■ Activity:
Skip the pictures and write out, word for word, the lines below from the one with "Exdirigentes de Juliaca" through the one with "Mittwoch 10. Dezember 2008, 21:15", inclusive.

Records from a collection
= Beginning of Section =
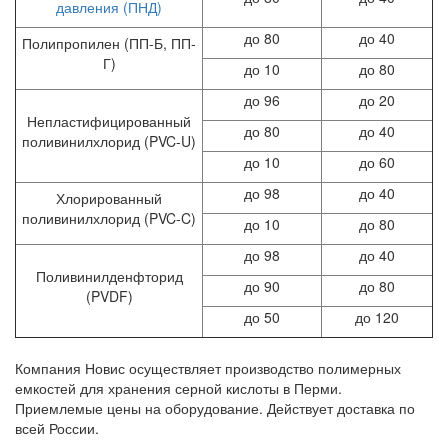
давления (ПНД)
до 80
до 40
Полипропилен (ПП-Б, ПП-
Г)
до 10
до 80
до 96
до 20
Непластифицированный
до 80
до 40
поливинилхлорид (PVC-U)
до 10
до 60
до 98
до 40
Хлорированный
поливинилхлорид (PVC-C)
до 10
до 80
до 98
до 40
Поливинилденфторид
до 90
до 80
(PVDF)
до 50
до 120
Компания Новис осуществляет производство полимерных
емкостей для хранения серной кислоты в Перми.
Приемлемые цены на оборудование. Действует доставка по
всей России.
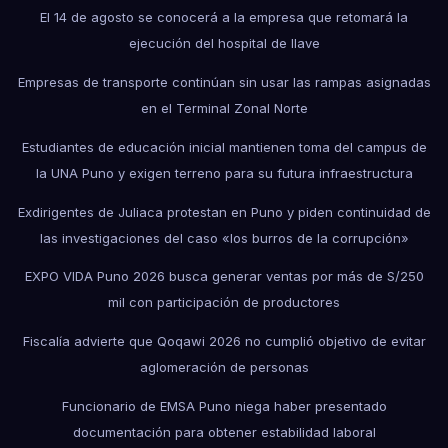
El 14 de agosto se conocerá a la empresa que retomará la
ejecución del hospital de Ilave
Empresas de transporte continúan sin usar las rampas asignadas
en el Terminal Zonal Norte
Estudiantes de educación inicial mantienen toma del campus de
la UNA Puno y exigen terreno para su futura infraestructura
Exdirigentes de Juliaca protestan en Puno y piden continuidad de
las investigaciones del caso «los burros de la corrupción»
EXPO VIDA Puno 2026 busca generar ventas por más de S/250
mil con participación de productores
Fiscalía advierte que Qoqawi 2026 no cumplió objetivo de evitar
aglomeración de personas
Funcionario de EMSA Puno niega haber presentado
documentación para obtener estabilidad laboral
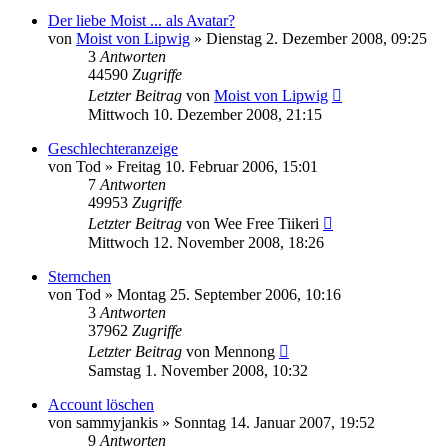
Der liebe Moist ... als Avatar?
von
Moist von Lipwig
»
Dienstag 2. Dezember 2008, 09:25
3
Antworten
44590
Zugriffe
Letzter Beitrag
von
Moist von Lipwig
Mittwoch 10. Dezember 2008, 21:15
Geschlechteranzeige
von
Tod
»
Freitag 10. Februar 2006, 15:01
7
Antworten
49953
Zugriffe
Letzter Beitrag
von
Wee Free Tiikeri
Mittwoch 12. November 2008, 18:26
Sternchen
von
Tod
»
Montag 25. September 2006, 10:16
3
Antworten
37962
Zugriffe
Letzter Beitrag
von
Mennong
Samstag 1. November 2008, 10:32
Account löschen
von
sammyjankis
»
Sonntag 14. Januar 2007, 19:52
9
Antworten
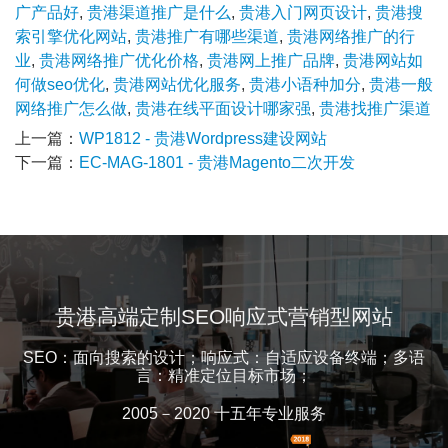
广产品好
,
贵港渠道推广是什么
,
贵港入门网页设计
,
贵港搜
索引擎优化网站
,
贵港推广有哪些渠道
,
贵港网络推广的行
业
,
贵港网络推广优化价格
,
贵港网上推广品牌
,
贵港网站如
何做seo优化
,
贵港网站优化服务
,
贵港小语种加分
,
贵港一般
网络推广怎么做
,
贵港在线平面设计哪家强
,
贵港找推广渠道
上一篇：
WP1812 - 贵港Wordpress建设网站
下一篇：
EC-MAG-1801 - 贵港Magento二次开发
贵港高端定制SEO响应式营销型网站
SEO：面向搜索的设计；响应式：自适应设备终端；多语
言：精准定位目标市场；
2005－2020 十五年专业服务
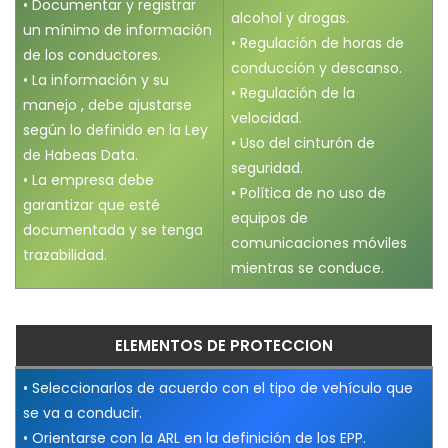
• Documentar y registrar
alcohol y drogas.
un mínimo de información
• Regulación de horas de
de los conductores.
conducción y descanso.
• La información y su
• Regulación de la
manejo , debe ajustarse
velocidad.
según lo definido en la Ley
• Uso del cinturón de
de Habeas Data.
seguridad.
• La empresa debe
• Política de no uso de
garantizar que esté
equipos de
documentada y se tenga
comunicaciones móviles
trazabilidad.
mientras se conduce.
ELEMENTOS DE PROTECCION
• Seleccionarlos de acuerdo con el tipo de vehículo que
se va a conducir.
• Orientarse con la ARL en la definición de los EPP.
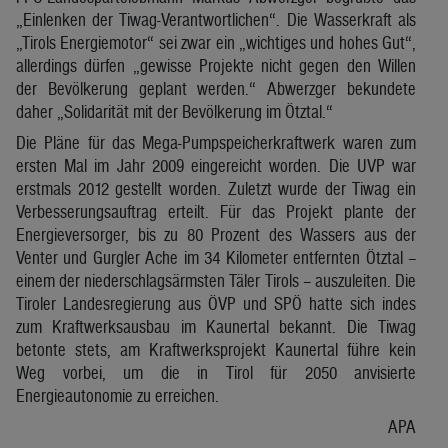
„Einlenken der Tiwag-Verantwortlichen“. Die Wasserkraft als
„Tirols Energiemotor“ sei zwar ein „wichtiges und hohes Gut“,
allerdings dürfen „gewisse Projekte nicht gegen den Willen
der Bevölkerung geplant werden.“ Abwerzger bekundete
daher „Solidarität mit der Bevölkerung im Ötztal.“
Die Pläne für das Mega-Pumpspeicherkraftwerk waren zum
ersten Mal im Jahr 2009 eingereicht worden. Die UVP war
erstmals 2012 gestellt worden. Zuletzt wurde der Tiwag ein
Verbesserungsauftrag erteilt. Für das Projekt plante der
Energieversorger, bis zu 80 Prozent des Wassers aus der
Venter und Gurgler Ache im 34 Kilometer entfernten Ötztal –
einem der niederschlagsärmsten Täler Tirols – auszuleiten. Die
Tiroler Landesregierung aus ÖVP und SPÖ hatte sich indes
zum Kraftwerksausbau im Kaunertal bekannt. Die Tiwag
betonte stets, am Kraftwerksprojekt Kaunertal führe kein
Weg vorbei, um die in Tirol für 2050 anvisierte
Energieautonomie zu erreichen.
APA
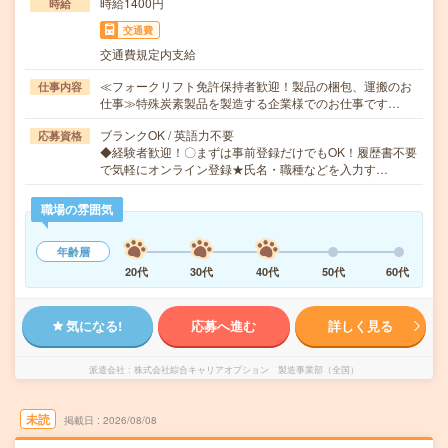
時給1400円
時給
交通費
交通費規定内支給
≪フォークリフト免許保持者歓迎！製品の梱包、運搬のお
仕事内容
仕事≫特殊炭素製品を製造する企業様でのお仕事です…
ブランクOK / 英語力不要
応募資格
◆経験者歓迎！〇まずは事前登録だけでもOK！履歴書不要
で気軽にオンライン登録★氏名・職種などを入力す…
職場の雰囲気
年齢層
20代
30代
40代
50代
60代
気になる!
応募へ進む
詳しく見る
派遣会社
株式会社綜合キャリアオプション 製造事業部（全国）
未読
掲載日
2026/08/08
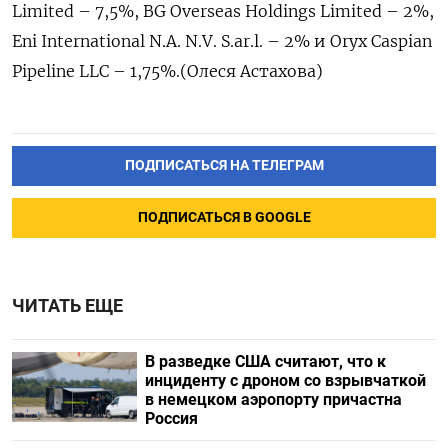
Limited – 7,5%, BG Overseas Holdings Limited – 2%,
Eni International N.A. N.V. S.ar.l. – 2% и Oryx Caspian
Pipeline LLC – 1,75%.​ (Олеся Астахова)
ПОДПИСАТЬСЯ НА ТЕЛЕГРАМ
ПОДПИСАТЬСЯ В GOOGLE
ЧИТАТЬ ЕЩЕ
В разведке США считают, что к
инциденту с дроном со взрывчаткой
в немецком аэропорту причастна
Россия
= End of Section =
■ Response to this task:
Exdirigentes de Juliaca protestan en Puno y piden continuidad de
las investigaciones del caso «los burros de la corrupción»
EXPO VIDA Puno 2026 busca generar ventas por más de S/250
mil con participación de productores
Fiscalía advierte que Qoqawi 2026 no cumplió objetivo de evitar
aglomeración de personas
Funcionario de EMSA Puno niega haber presentado
documentación para obtener estabilidad laboral
Der liebe Moist ... als Avatar?
von
Moist von Lipwig
»
Dienstag 2. Dezember 2008, 09:25
3
Antworten
44590
Zugriffe
Letzter Beitrag
von
Moist von Lipwig
Mittwoch 10. Dezember 2008, 21:15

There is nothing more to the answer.